Ситуация очень проста:
Кожу с лица сдирает змея,
И, хвост проглатывая свой,
Окружает хаос собой.
Здесь точку должен поставить мудрец,
Ибо ко всем приходит…
 

– Пипец, пипец! – в ожидании похвалы радостно вскрикнул недососок.

– Свинец, – завершил катрен Онилин и, ухватив жесткими пальцами Ромкино сосало, медленно с расстановкой сказал:

– Пипец приходит исключительно к лоховидным идиотам, потому что они его сами подзывают, а спрятаться не спешат. Свинец же, мон ами, символ неумолимого времени, Старика с Косой, Сатурном кличут, а металл его… правильно, свинец. Ну, и как ты понимаешь, символ иногда обретает плотность и овеществляется. И где бы ты думал? У некоторых в голове, а у иных – в продолжении шеи.

– Опять стращаете, дядь Борь? – возмутился недососок. – Я вам что, враг какой?

– За врагов мы уже говорили, товарищ Нах.
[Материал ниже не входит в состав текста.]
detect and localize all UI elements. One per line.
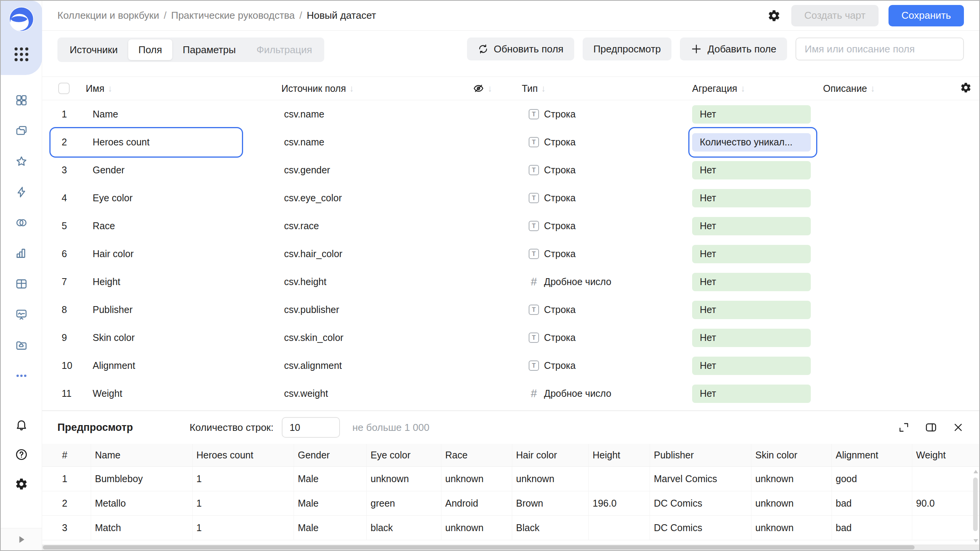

Сейчас нам о сестрах надо.

– О сестрах? – удивился Ромка.

* * *

Платон, нежно взяв подопечного за руку, зашагал в сторону Денежного озера. В клубе сейчас шел процесс сепарации: званые отделялись от избранных, и последние должны были вскорости незаметно уйти на всенощную, в то время как для званых готовилось гала-представление: таинственные ритуалы и ужасающие церемонии, о которых вскорости побегут по землям Дающей самые невероятные слухи, и отважные журнаши, рискуя собственной жизнью, откроют глаза лохоса на бездны коварства и багряные тени порока.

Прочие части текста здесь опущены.